Activity:
From the records, pick out and copy each line containing "fuoco".

Dataset content:

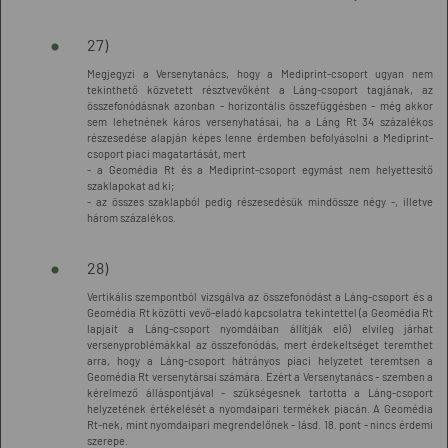
27)
Megjegyzi a Versenytanács, hogy a Mediprint-csoport ugyan nem
tekinthető közvetett résztvevőként a Láng-csoport tagjának, az
összefonódásnak azonban - horizontális összefüggésben - még akkor
sem lehetnének káros versenyhatásai, ha a Láng Rt 34 százalékos
részesedése alapján képes lenne érdemben befolyásolni a Mediprint-
csoport piaci magatartását, mert
- a Geomédia Rt és a Mediprint-csoport egymást nem helyettesítő
szaklapokat ad ki;
- az összes szaklapból pedig részesedésük mindössze négy -, illetve
három százalékos.
28)
Vertikális szempontból vizsgálva az összefonódást a Láng-csoport és a
Geomédia Rt közötti vevő-eladó kapcsolatra tekintettel (a Geomédia Rt
lapjait a Láng-csoport nyomdáiban állítják elő) elvileg járhat
versenyproblémákkal az összefonódás, mert érdekeltséget teremthet
arra, hogy a Láng-csoport hátrányos piaci helyzetet teremtsen a
Geomédia Rt versenytársai számára. Ezért a Versenytanács - szemben a
kérelmező álláspontjával - szükségesnek tartotta a Láng-csoport
helyzetének értékelését a nyomdaipari termékek piacán. A Geomédia
Rt-nek, mint nyomdaipari megrendelőnek - lásd. 18. pont - nincs érdemi
szerepe.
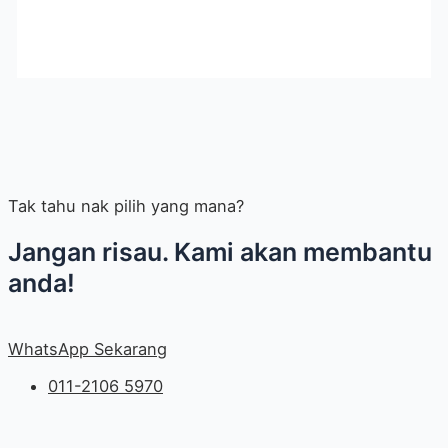
Tak tahu nak pilih yang mana?
Jangan risau. Kami akan membantu
anda!
WhatsApp Sekarang
011-2106 5970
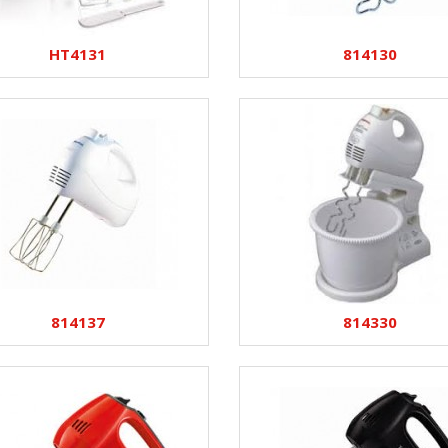
HT4131
814130
814137
814330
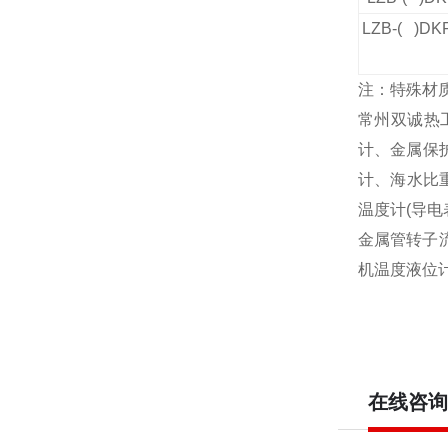
LZB-( )DK
注：特殊材
常州双诚热
计、金属保
计、海水比
温度计
(
导电
金属管转子
机温度液位
在线咨询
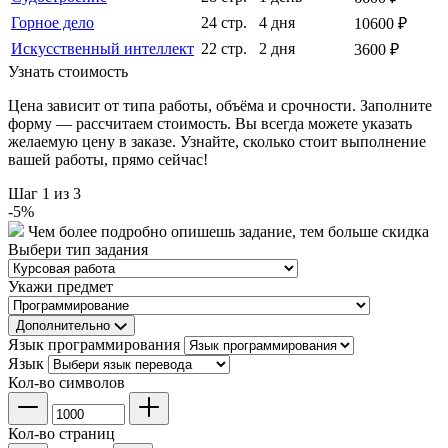
Горное дело
24 стр.
4 дня
10600 ₽
Искусственный интеллект
22 стр.
2 дня
3600 ₽
Узнать стоимость
Цена зависит от типа работы, объёма и срочности. Заполните
форму — рассчитаем стоимость. Вы всегда можете указать
желаемую цену в заказе. Узнайте, сколько стоит выполнение
вашей работы, прямо сейчас!
Шаг
1
из 3
-
5
%
Чем более подробно опишешь задание, тем больше скидка
Выбери тип задания
Укажи предмет
Дополнительно
Язык программирования
Язык
Кол-во символов
Кол-во страниц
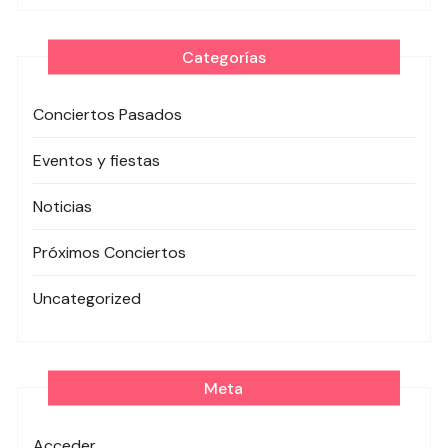
Categorías
Conciertos Pasados
Eventos y fiestas
Noticias
Próximos Conciertos
Uncategorized
Meta
Acceder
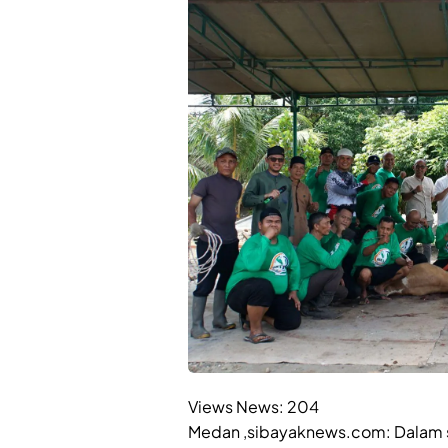
Views News:
204
Medan ,sibayaknews.com: Dalam s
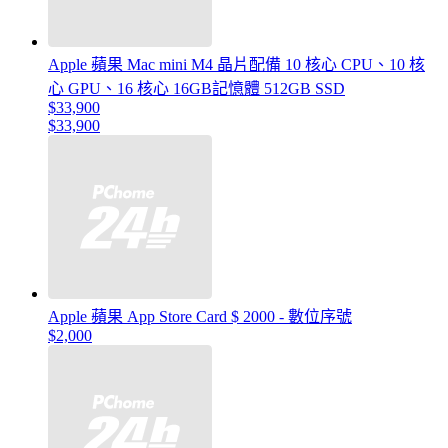
Apple 蘋果 Mac mini M4 晶片配備 10 核心 CPU、10 核
心 GPU、16 核心 16GB記憶體 512GB SSD
$33,900
$33,900
Apple 蘋果 App Store Card $ 2000 - 數位序號
$2,000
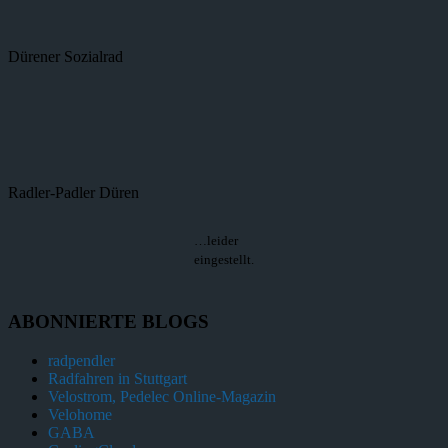
Dürener Sozialrad
Radler-Padler Düren
…leider
eingestellt.
ABONNIERTE BLOGS
radpendler
Radfahren in Stuttgart
Velostrom, Pedelec Online-Magazin
Velohome
GABA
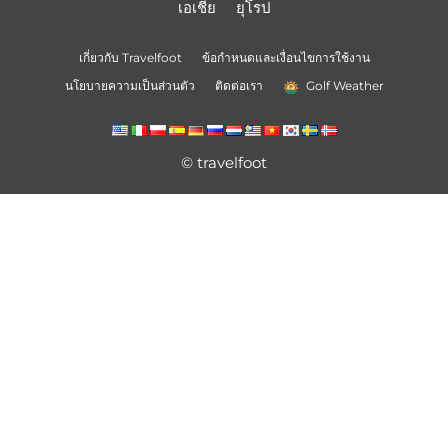
เอเชีย
ยุโรป
เกี่ยวกับ Travelfoot
ข้อกำหนดและเงื่อนไขการใช้งาน
นโยบายความเป็นส่วนตัว
ติดต่อเรา
Golf Weather
© travelfoot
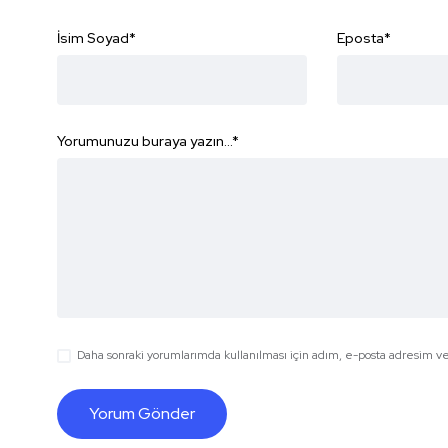
İsim Soyad
*
Eposta
*
Yorumunuzu buraya yazın...
*
Daha sonraki yorumlarımda kullanılması için adım, e-posta adresim ve 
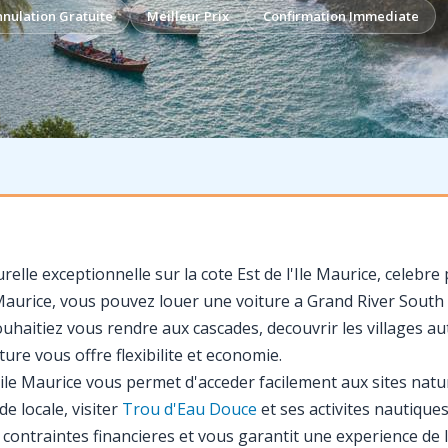
nulation Gratuite
Meilleur Prix
Confirmation Immediate
elle exceptionnelle sur la cote Est de l'Ile Maurice, celebr
 Maurice, vous pouvez louer une voiture a Grand River South 
uhaitiez vous rendre aux cascades, decouvrir les villages aut
ture vous offre flexibilite et economie.
t ile Maurice vous permet d'acceder facilement aux sites nat
e locale, visiter
Trou d'Eau Douce
et ses activites nautiques
s contraintes financieres et vous garantit une experience de 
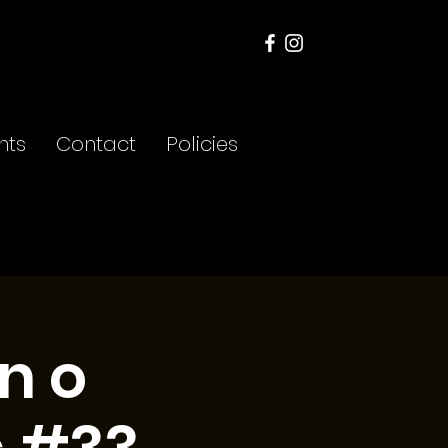
nts
Contact
Policies
n o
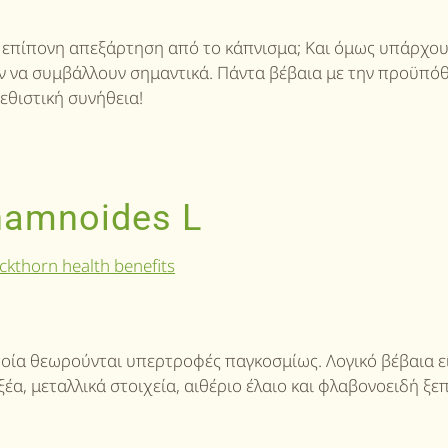
επίπονη απεξάρτηση από το κάπνισμα; Και όμως υπάρχουν
ν να συμβάλλουν σημαντικά. Πάντα βέβαια με την προϋπόθ
εθιστική συνήθεια!
hamnoides L
ποία θεωρούνται υπερτροφές παγκοσμίως. Λογικό βέβαια εί
ξέα, μεταλλικά στοιχεία, αιθέριο έλαιο και φλαβονοειδή ξε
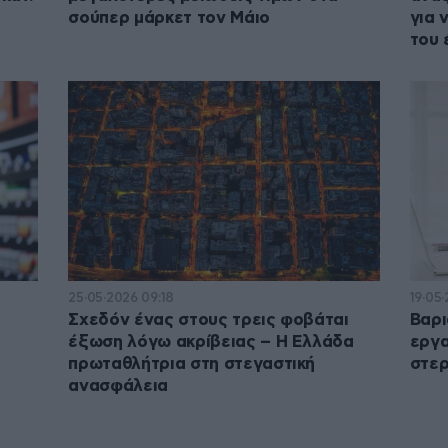
σούπερ μάρκετ τον Μάιο
για 
του 
25·05·2026 09:18
19·05
Σχεδόν ένας στους τρεις φοβάται
Βαρι
έξωση λόγω ακρίβειας – Η Ελλάδα
εργα
πρωταθλήτρια στη στεγαστική
στερ
ανασφάλεια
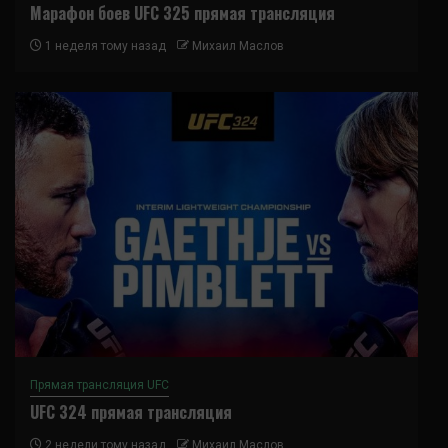
Марафон боев UFC 325 прямая трансляция
1 неделя тому назад
Михаил Маслов
Прямая трансляция UFC
UFC 324 прямая трансляция
2 недели тому назад
Михаил Маслов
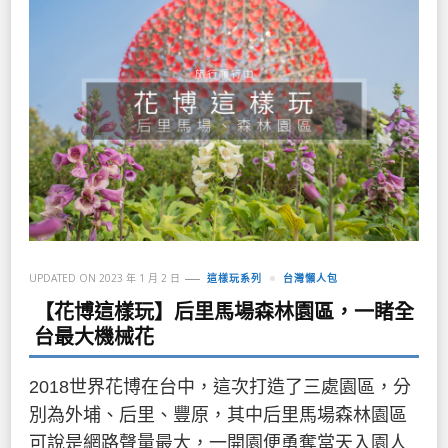
UPDATED ON
2023 年 1 月 2 日
這樣玩系列
台灣懶人包
【花博這樣玩】后里馬場森林園區，一睹全
台最大機械花
2018世界花博在台中，這次打造了三處園區，分
別為外埔、后里、豐原，其中后里馬場森林園區
可說是網路聲量最大，一開園便勇奪當天入園人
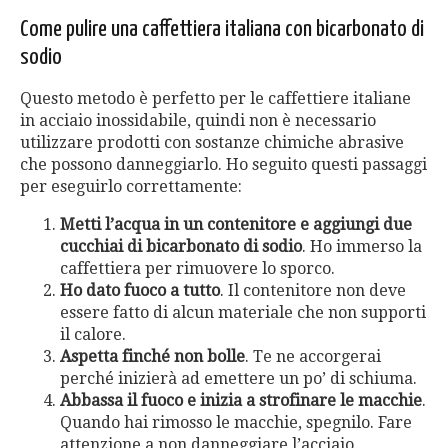
Come pulire una caffettiera italiana con bicarbonato di
sodio
Questo metodo è perfetto per le caffettiere italiane
in acciaio inossidabile, quindi non è necessario
utilizzare prodotti con sostanze chimiche abrasive
che possono danneggiarlo. Ho seguito questi passaggi
per eseguirlo correttamente:
Metti l’acqua in un contenitore e aggiungi due
cucchiai di bicarbonato
di sodio
. Ho immerso la
caffettiera per rimuovere lo sporco.
Ho dato fuoco a tutto
. Il contenitore non deve
essere fatto di alcun materiale che non supporti
il calore.
Aspetta finché non bolle
. Te ne accorgerai
perché inizierà ad emettere un po’ di schiuma.
Abbassa il fuoco e inizia a strofinare le macchie
.
Quando hai rimosso le macchie, spegnilo. Fare
attenzione a non danneggiare l’acciaio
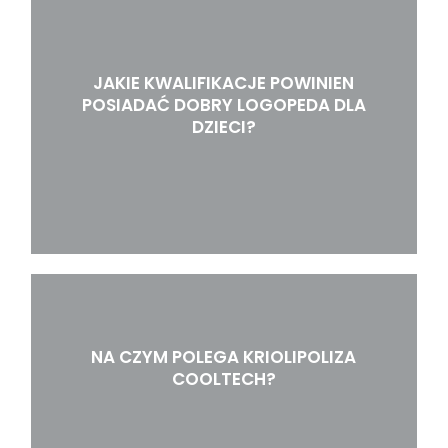
JAKIE KWALIFIKACJE POWINIEN
POSIADAĆ DOBRY LOGOPEDA DLA
DZIECI?
NA CZYM POLEGA KRIOLIPOLIZA
COOLTECH?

Written reply:
Ho dato fuoco a tutto
Abbassa il fuoco e inizia a strofinare le macchie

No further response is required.